Antibiorésistance : un programme prioritaire de recherche piloté par l’Inserm

« Accroître les moyens donnés à la recherche aujourd’hui, c’est réduire l’antibiorésistance demain » : tel est le mot d’ordre du programme prioritaire de recherche national (PPR) Antibiorésistance, financé par le troisième programme d’investissements d’avenir et dont le pilotage scientifique a été confié à l’Inserm. Alors que le plan d’action a été remis ce jour par Gilles Bloch à la Ministre l’Enseignement supérieur, de la Recherche et de l’Innovation, rencontre avec Evelyne Jouvin-Marche, coordinatrice scientifique du programme.

Un article à retrouver dans le n°45 du magazine de l’Inserm

Dans quel cadre s’inscrit le PPR Antibiorésistance ?

Evelyne Jouvin-Marche : Les programmes d’investissements d’avenir de l’État sont dédiés à des projets de recherche ciblés qui permettent de construire et de consolider le positionnement de la recherche française au niveau international, dans des domaines dont il est démontré que l’impact socio-économique pour le pays pourrait être important. Ces programmes sont le fruit d’échanges et d’accords entre le ministère de l’Enseignement supérieur, de la Recherche et de l’Innovation, de la Direction générale de la recherche et de l’innovation, de l’Agence nationale de la recherche (ANR) et du Secrétariat général pour l’investissement. Le PPR Antibiorésistance est financé à hauteur de 40 millions d’euros.

Quels sont les défis scientifiques auxquels le PPR souhaite répondre ?

E. J.-M. : Ses défis sont nombreux, pluridisciplinaires, et s’appuient sur un consensus scientifique : la diffusion de bactéries devenues résistantes entre espèces animales, humains et leur environnement est un facteur essentiel de la propagation des résistances aux antibiotiques. Ce phénomène impose d’élaborer des stratégies de lutte qui ne dissocient pas l’Homme de son environnement. Le PPR antibiorésistance a ainsi pour objectif de mettre en œuvre des initiatives de recherche qui visent à réduire la consommation d’antibiotiques chez l’Homme et à inverser la courbe des résistances. 

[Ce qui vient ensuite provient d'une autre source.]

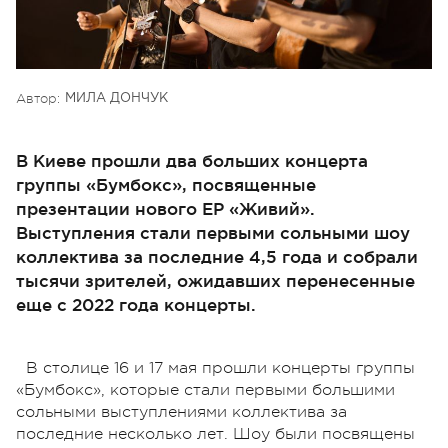
Автор:
МИЛА ДОНЧУК
В Киеве прошли два больших концерта
группы «Бумбокс», посвященные
презентации нового EP «Живий».
Выступления стали первыми сольными шоу
коллектива за последние 4,5 года и собрали
тысячи зрителей, ожидавших перенесенные
еще с 2022 года концерты.
В столице 16 и 17 мая прошли концерты группы
«Бумбокс», которые стали первыми большими
сольными выступлениями коллектива за
последние несколько лет. Шоу были посвящены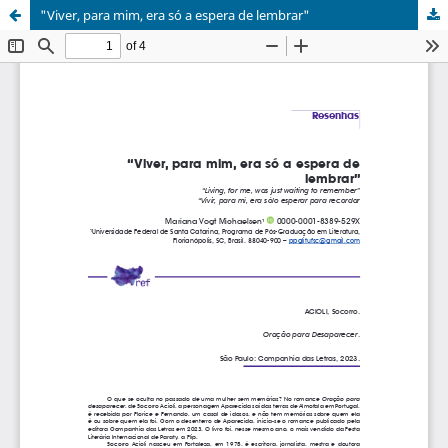
"Viver, para mim, era só a espera de lembrar"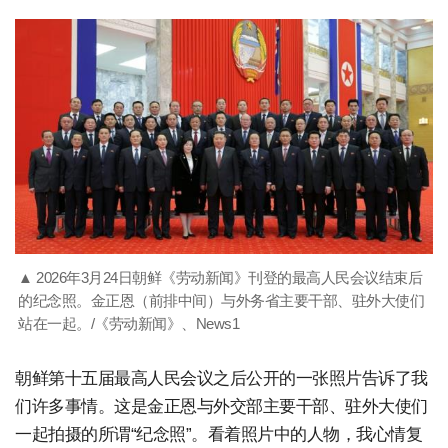
▲ 2026年3月24日朝鲜《劳动新闻》刊登的最高人民会议结束后
的纪念照。金正恩（前排中间）与外务省主要干部、驻外大使们
站在一起。/《劳动新闻》、News1
朝鲜第十五届最高人民会议之后公开的一张照片告诉了我
们许多事情。这是金正恩与外交部主要干部、驻外大使们
一起拍摄的所谓“纪念照”。看着照片中的人物，我心情复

Comment l’Inserm a‑t-il procédé pour proposer un plan d’action ?

E. J.-M. : l’Inserm a piloté un conseil scientifique interdisciplinaire lequel a établi une cartographie des forces françaises sur la thématique de l’antibiorésistance. Ce sont également plus de 6 000 publications sur les 5 dernières années, dont la moitié produites avec des équipes internationales, qui ont été analysées. Cette démarche s’est inscrite dans le respect des champs d’expertise définis par l’OMS, en particulier celui des agents pathogènes prioritaires contre lesquels il est urgent d’avoir de nouveaux antibiotiques. 

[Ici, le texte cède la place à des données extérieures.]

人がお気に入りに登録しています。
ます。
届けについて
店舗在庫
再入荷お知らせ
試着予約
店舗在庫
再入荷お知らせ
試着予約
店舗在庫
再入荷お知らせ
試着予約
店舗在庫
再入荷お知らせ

Quelles en sont les grandes lignes ?

E. J.-M. : Le plan se découpe en quatre axes. Le premier s’intéresse à la résistance elle-même et à la manière dont elle se transmet. Le deuxième explore de nouvelles stratégies thérapeutiques. Le troisième axe porte sur les innovations technologiques, en particulier le big data et l’intelligence artificielle, qui pourraient être utilisées dans la lutte contre l’antibiorésistance. Enfin, la pluridisciplinarité est au cœur du dernier axe qui cherche à comprendre les enjeux en santé publique, sociaux, psychosociaux, économiques, juridiques mais aussi culturels au sens large. 

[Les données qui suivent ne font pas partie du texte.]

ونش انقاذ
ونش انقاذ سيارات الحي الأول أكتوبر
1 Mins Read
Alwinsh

Et quelles seront les principales actions financées par le PPR ?

E. J.-M. : La première est le développement et la création de plateformes, réseaux et observatoires dédiés à l’antibiorésistance. Il s’agira également de renforcer des équipes de recherche par des challenges scientifiques sous forme d’appels à manifestation d’intérêt ou d’appels à projet interdisciplinaires et par des moyens humains. Enfin, l’animation du réseau de recherche national et la coordination d’un réseau de recherche sur l’antibiorésistance pour les pays aux ressources limitées est au cœur du dernier volet. Ces actions s’ouvriront dans le cadre d’un appel national, dont les conditions de lancement, d’éligibilité et de sélection seront définies par l’ANR.